Now, here’s the good news…it IS possible to enjoy a delicious, daily breakfast…and still be doing the right thing for your health!
The key? Go for a meal that’s rich in protein.
A protein-heavy breakfast like eggs will make you feel full for longer, and you’ll eat less the remainder of the day.
(Not to mention, it’s delicious!).
Here’s my own special recipe for…
“Dr. Nelson’s Pumpkin Seed Eggs”
1. Lightly fry two eggs in olive oil
2. Top with a mix of fresh spring greens
3. Sprinkle baked, unsalted pumpkin seeds on top
And there you go!
It tastes great, and only takes about 15 minutes to make. It’s also jam-packed with protein to keep you feeling full. Not only that, the vitamin K in the spring greens is great for healthy bones.
And manganese, a mineral found in pumpkin seeds, has been shown in several studies to naturally help ease anxiety. I think it’s a great way to start your day…
Try it out, and let me know what you think!
For your health,
Dr. Cary Nelson, MD
Director of Science & Nutrition
P.S. If you don’t have time in the morning to cook, try a couple of hard boiled eggs and a slice or two of canadian bacon — you can make the eggs beforehand, and it’ll keep you full all the way to lunchtime.

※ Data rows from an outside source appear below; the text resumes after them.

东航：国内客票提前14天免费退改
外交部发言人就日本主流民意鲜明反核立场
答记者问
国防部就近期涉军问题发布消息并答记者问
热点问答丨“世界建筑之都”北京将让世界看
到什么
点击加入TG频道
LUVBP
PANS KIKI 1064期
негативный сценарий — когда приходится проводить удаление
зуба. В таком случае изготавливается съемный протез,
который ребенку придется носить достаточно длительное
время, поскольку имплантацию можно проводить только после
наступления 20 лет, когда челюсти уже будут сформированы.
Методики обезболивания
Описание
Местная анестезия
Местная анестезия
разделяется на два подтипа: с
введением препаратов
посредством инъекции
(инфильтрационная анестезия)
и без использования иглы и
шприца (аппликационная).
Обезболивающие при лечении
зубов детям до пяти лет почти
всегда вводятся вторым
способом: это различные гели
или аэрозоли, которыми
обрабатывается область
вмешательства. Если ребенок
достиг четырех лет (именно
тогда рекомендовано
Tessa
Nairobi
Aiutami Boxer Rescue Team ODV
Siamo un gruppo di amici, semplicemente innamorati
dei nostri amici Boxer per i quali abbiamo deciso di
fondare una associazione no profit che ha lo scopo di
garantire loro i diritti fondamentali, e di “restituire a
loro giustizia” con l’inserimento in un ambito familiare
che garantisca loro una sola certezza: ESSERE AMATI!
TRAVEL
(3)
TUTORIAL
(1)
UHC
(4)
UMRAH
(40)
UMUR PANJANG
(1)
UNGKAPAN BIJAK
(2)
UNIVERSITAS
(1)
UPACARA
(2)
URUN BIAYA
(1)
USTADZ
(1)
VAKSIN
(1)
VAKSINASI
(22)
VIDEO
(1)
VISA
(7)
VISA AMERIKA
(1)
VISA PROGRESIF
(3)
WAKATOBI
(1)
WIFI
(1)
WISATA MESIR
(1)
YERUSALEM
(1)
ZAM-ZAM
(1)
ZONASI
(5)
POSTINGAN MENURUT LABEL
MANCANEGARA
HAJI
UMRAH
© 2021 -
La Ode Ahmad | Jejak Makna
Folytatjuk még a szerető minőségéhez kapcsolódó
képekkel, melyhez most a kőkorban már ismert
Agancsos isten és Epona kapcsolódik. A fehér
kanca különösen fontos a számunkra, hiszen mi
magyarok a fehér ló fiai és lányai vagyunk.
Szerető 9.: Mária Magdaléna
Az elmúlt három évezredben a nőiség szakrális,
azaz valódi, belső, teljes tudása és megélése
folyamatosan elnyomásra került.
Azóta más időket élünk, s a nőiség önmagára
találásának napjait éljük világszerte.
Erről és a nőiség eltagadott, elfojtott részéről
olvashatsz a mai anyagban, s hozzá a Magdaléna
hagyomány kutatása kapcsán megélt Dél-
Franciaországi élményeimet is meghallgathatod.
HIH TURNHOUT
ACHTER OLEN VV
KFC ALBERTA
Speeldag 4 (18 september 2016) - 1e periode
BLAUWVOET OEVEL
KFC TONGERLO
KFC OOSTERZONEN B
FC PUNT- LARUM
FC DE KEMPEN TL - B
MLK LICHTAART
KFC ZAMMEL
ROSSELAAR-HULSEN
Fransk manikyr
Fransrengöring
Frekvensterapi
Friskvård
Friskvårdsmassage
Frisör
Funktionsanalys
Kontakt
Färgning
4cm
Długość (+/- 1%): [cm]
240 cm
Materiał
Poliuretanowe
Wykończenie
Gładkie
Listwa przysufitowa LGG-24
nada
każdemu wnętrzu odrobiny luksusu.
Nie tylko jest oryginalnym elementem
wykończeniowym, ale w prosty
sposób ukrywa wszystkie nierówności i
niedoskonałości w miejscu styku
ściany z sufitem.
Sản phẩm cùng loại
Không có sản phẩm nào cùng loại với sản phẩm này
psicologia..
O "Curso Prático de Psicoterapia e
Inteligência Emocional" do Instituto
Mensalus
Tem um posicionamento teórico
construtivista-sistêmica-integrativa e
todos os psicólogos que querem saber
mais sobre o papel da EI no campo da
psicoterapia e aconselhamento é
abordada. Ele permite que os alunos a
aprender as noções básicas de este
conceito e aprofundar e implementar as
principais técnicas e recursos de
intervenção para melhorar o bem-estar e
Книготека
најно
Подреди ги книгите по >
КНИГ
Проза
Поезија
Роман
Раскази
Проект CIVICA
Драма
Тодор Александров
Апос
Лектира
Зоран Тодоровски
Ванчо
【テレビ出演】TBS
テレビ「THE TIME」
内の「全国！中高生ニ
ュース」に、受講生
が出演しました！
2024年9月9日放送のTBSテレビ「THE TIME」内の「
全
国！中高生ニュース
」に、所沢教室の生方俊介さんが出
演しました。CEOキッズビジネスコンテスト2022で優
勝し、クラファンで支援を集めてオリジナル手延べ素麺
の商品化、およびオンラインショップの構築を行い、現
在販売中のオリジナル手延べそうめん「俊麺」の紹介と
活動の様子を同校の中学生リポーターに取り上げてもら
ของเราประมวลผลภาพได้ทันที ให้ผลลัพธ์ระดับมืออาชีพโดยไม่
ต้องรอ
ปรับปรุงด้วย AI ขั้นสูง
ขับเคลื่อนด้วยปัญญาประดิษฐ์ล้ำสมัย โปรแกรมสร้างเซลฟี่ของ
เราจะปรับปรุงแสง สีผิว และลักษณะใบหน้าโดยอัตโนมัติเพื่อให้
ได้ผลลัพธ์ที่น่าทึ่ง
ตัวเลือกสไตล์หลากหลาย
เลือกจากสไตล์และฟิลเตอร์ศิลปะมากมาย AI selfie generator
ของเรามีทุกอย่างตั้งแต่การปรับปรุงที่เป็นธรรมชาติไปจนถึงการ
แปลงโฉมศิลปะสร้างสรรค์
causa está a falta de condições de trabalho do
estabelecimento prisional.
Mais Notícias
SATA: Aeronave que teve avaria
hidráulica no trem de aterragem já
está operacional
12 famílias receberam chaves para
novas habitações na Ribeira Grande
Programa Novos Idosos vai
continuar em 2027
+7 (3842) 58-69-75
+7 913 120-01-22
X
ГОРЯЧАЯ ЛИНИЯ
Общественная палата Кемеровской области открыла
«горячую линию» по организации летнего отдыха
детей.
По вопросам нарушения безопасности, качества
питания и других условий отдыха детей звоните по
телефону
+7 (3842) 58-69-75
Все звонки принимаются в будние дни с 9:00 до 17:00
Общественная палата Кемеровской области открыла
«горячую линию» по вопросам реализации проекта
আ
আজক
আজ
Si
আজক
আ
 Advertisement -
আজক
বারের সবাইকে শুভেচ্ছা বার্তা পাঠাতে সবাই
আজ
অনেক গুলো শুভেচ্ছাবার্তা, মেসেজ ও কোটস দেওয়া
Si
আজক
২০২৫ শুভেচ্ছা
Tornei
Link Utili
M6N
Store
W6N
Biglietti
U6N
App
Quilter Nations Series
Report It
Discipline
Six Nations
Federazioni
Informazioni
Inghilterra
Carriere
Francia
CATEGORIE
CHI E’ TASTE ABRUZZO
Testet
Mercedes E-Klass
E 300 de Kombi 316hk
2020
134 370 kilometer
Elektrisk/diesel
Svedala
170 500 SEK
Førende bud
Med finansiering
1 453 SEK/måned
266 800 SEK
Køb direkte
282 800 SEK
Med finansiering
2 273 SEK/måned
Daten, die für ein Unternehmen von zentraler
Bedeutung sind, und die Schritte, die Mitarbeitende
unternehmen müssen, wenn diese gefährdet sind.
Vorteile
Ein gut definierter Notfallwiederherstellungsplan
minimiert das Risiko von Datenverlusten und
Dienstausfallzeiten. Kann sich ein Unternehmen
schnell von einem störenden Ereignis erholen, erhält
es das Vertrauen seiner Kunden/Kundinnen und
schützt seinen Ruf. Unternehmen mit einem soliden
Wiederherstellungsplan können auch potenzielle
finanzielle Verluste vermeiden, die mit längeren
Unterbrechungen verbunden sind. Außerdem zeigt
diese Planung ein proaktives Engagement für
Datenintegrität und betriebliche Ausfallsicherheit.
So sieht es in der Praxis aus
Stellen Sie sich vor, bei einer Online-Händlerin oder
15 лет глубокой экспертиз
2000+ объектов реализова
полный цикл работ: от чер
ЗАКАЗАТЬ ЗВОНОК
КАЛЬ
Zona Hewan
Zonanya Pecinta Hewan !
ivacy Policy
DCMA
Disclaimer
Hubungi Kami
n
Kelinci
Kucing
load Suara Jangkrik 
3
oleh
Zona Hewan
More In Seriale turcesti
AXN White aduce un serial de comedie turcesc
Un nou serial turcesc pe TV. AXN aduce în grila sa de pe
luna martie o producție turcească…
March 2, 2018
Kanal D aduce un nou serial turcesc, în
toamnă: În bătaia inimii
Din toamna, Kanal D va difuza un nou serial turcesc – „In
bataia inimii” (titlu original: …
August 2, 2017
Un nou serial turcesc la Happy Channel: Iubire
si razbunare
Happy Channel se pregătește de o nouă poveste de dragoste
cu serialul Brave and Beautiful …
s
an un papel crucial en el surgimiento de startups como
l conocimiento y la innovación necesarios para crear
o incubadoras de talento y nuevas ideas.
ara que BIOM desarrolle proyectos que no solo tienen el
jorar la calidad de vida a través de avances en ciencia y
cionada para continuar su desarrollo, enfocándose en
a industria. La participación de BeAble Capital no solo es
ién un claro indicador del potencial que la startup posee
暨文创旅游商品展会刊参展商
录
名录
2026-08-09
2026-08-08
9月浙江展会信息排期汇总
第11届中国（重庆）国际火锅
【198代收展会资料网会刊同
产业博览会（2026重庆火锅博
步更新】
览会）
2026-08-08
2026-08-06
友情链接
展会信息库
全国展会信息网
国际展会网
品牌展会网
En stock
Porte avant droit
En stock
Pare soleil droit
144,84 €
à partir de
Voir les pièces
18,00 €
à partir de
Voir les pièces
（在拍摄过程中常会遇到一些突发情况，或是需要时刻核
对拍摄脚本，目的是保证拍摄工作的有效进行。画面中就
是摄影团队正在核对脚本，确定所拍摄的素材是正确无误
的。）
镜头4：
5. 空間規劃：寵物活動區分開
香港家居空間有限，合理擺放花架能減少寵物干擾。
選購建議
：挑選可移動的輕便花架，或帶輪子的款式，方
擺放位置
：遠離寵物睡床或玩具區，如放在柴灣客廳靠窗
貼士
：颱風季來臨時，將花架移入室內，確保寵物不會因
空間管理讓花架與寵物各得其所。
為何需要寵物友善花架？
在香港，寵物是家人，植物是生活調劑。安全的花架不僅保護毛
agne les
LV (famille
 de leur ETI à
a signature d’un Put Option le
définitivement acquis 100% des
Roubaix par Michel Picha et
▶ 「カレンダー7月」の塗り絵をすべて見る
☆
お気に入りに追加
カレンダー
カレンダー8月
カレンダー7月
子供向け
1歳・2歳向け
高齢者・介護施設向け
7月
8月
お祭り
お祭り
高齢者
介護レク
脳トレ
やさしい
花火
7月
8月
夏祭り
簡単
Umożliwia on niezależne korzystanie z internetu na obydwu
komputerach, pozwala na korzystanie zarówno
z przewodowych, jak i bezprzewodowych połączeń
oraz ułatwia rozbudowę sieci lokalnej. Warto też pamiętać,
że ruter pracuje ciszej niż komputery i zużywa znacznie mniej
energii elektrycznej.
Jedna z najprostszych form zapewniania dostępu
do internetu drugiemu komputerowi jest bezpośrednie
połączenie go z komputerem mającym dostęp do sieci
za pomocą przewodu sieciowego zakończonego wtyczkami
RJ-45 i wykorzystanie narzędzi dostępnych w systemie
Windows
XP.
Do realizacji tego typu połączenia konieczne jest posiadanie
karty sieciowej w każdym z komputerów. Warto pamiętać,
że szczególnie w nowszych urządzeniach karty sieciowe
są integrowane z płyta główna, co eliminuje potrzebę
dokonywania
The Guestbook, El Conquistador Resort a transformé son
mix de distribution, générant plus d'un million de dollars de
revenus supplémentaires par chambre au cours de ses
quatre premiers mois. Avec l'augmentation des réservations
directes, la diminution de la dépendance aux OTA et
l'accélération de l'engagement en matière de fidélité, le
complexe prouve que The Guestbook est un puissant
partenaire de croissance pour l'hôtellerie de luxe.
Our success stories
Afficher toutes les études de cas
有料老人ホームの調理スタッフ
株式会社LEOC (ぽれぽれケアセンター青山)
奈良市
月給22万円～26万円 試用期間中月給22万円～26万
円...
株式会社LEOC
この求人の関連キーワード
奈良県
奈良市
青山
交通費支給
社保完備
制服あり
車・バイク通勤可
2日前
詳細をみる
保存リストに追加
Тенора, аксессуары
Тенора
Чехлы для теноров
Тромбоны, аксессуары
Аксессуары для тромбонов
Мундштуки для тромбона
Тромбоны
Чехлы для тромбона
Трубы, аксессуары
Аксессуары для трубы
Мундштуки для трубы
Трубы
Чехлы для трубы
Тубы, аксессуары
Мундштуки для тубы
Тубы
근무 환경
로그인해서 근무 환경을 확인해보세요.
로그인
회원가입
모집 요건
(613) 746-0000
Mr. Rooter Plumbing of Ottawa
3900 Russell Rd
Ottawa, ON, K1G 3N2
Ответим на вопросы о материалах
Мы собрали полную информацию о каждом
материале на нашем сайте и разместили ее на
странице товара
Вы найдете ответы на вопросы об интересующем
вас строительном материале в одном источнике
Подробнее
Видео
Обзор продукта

And if there’s a protein-packed breakfast you like to make, leave a comment at the bottom of this article and tell me about it – I may give it a try myself!
Dr. Cary Nelson
Keep reading for more helpful health tips:
1. Chowdhury, E. A. et al. “The Causal Role Of Breakfast In Energy Balance And Health: A Randomized Controlled Trial In Obese Adults”. American Journal of Clinical Nutrition 103.3 (2016): 747-756. Web.
2. Barr, Susan I., Loretta DiFrancesco, and Victor L. Fulgoni. “Association Of Breakfast Consumption With Body Mass Index And Prevalence Of Overweight/Obesity In A Nationally-Representative Survey Of Canadian Adults”. Nutrition Journal 15.1 (2015): n. pag. Web.
3. Gangwisch, J. E. et al. “High Glycemic Index Diet As A Risk Factor For Depression: Analyses From The Women’s Health Initiative”. American Journal of Clinical Nutrition 102.2 (2015): 454-463. Web.